How India is Incarcerating Muslims Indiscriminately and Indefinitely

An itinerant salesman, the 25-year-old bangle-seller left his home in Brij Mou, Hardoi, Uttar Pradesh for business 800 km away in Indore, Madhya Pradesh. For him and others in the region involved in the profession, it is an annual trip before a series of Hindu festivals the most fruitful time for their business.

He could not have possibly envisaged the chain of events that would follow his trip this year. The door-to-door salesman suddenly became news when mobile video clips of him beaten ruthlessly, his bag of bangles snatched from him amid abuses and anti-Muslim slurs, went viral on social media. His assaulters repeatedly warned him against doing business in a Hindu area.

Before his wounds healed, he had been accused by those who set upon him of an assortment of crimes, including forgery, outraging a woman’s modesty, cheating, and abusing a minor.

The salesman, whose remote village lacks a government school or healthcare facility and where a vast majority do not complete high school, was punished while practising the only profession he knew. My husband has been selling bangles since we were married, his wife told Article 14. It is our only source of income.

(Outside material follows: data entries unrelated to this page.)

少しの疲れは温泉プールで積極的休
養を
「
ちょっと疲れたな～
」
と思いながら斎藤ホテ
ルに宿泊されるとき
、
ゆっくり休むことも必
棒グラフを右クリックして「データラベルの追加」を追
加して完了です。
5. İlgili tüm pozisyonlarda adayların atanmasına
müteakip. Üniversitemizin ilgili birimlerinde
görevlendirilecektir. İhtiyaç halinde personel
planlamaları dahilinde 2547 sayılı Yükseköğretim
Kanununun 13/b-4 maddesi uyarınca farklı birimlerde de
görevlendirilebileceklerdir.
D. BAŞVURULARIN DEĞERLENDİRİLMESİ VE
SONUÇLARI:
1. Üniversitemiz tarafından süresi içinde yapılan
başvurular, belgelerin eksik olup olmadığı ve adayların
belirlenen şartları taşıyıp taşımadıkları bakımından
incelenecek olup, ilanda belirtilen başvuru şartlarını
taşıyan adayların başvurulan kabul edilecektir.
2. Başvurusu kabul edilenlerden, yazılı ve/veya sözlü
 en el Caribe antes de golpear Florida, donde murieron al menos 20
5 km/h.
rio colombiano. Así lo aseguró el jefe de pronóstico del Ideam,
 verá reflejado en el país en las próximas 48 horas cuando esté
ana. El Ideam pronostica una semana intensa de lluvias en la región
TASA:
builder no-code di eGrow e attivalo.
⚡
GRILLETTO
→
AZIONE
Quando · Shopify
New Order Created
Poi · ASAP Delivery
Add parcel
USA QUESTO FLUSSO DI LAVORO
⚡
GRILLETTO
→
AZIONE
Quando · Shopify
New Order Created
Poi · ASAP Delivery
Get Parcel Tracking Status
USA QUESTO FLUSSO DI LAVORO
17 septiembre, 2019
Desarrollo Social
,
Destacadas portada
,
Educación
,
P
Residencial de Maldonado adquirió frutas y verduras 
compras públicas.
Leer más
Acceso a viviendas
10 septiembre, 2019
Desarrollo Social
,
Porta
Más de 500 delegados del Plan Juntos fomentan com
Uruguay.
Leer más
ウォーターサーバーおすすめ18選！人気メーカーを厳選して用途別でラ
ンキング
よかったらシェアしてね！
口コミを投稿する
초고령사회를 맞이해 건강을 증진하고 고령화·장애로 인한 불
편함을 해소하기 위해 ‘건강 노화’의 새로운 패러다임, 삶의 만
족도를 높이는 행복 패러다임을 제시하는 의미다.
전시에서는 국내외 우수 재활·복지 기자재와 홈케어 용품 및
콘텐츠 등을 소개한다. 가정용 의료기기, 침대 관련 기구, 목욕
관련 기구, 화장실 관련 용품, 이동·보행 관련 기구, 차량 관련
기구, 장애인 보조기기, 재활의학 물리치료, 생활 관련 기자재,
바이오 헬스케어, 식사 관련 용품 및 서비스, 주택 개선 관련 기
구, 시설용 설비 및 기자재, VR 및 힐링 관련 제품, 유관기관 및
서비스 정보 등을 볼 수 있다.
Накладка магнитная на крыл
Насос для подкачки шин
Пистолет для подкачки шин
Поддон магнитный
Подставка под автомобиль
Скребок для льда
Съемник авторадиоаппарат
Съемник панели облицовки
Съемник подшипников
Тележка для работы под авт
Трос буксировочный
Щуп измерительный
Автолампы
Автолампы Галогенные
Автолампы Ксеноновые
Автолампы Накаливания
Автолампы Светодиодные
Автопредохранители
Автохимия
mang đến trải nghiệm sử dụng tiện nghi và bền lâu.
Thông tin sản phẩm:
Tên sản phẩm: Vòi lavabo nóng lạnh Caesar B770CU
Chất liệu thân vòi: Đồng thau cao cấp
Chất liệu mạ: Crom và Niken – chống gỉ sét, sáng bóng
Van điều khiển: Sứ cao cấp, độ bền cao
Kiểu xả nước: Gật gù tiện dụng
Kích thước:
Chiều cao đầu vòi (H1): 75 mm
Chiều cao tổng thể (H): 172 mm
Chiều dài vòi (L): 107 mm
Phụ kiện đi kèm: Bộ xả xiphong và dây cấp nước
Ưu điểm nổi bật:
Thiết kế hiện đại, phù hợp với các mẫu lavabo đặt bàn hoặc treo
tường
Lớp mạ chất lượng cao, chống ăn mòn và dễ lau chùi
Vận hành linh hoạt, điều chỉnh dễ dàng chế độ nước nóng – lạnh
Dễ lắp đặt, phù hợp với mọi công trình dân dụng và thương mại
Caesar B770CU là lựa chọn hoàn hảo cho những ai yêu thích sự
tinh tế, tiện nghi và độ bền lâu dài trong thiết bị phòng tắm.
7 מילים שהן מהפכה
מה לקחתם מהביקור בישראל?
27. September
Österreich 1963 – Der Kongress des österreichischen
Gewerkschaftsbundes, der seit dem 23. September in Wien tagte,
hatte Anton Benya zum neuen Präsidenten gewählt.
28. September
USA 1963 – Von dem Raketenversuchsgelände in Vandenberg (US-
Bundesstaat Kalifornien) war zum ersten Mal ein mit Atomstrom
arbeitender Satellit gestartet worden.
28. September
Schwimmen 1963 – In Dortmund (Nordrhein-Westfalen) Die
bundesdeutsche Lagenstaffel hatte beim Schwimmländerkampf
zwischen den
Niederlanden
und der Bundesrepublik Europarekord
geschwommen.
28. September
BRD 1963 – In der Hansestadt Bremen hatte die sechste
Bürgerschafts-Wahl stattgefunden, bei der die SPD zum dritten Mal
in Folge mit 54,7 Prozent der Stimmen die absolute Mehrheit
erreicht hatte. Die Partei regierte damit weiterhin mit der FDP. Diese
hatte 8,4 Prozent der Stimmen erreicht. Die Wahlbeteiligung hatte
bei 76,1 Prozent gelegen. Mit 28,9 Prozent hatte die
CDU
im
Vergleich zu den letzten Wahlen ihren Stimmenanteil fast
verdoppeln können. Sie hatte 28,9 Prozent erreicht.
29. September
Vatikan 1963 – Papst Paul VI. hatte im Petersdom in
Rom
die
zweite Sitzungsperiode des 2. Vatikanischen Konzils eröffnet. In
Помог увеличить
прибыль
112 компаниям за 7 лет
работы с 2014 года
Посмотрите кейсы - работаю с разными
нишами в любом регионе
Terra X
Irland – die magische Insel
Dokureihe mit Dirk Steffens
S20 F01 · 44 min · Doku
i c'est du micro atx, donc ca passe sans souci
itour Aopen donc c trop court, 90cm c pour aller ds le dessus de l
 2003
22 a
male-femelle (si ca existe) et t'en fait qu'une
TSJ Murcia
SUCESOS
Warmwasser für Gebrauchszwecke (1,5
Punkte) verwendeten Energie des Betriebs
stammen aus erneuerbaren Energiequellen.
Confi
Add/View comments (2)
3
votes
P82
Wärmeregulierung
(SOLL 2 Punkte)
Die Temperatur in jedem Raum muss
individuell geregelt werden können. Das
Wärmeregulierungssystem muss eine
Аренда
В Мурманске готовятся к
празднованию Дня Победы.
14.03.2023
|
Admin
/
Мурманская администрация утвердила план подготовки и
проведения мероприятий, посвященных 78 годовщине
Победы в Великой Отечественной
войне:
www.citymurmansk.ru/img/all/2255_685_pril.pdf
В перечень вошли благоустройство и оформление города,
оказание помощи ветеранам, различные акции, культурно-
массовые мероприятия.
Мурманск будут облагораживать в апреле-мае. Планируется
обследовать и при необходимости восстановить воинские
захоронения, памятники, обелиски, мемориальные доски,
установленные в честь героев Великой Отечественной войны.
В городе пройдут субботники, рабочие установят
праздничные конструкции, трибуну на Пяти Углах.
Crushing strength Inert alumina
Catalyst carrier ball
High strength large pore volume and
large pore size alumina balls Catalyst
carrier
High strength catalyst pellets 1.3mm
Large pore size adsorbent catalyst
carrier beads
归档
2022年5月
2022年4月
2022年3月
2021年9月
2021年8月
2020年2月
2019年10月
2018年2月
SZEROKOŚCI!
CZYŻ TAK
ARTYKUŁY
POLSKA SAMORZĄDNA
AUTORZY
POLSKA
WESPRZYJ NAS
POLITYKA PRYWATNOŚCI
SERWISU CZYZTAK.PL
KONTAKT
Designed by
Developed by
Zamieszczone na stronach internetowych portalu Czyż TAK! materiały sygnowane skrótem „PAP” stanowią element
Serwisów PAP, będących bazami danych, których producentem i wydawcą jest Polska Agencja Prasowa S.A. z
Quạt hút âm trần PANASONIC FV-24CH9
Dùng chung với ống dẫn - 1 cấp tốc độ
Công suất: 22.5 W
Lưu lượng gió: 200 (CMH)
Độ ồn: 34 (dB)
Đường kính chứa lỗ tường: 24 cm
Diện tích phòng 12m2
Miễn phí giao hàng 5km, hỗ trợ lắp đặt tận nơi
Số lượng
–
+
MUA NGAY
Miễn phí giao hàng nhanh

Last October, India was rocked by news of the alleged gang rape of a Dalit woman and her subsequent death. Her family’s tragedy compounded when the police forcefully cremated her in the dead of night against its wishes.

A journalist in his early forties shared a cab from Delhi to Hathras, Uttar Pradesh, to cover the story. However, he and his fellow travellers, including the driver, never reached their destination.

The Delhi-based scribe from Kerala began his journalism career in 2011. He chose journalism as he had a passion and love for this profession, his wife Raihanath recently wrote. She described him as an honest man of modest dreams. Though he didn’t have big dreams, he had always wished to complete the half-constructed home of ours and to live with his family and mother, she added.

He had worked for several Kerala-based news outlets, including Thejas Daily, Thalsamayam, and Azhimukham, a portal.

Recalling the reporter’s fateful trip, his wife said, As the girl’s body was forcefully cremated, the Hathras case received all worlds attention. He decided to go there. He never writes just sitting in the office, he goes to the ground and reports. He had to go to Hathras, an absolutely unfamiliar place. I and my children will never stoop our heads. We struggle so much but we are proud of him.